PROMPT: Take the lines below beginning at the line that has "Shielded Chamber (121, 482)" and stopping after the line that has "Safe Reliable Lead Shielded", and print them exactly as they are, with no other lines.

[Pixel coordinate grounding data]
'''
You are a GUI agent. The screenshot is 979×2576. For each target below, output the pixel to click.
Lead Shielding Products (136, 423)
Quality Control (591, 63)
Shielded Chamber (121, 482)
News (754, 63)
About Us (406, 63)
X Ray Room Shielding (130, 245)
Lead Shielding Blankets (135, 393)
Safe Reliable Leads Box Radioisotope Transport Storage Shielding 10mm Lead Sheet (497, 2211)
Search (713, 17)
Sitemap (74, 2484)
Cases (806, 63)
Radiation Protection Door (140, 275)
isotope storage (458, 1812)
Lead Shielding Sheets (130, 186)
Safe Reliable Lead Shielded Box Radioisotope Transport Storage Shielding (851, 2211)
'''
'''
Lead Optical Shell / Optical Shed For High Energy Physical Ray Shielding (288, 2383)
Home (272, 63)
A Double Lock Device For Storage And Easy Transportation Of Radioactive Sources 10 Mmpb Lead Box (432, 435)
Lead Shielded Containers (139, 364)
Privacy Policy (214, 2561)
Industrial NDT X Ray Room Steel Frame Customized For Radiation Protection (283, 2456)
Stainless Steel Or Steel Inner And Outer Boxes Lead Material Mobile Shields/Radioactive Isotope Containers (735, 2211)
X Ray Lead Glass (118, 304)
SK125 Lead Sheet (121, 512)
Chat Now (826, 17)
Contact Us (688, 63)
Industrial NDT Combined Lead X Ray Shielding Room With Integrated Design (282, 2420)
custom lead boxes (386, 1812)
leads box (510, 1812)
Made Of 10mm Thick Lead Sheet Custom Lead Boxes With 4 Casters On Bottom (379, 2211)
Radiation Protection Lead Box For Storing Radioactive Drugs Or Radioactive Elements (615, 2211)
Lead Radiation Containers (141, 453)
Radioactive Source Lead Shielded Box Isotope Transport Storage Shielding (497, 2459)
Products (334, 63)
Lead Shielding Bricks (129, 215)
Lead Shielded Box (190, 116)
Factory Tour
'''
RESPONSE TO THE TASK:
Shielded Chamber (121, 482)
News (754, 63)
About Us (406, 63)
X Ray Room Shielding (130, 245)
Lead Shielding Blankets (135, 393)
Safe Reliable Leads Box Radioisotope Transport Storage Shielding 10mm Lead Sheet (497, 2211)
Search (713, 17)
Sitemap (74, 2484)
Cases (806, 63)
Radiation Protection Door (140, 275)
isotope storage (458, 1812)
Lead Shielding Sheets (130, 186)
Safe Reliable Lead Shielded Box Radioisotope Transport Storage Shielding (851, 2211)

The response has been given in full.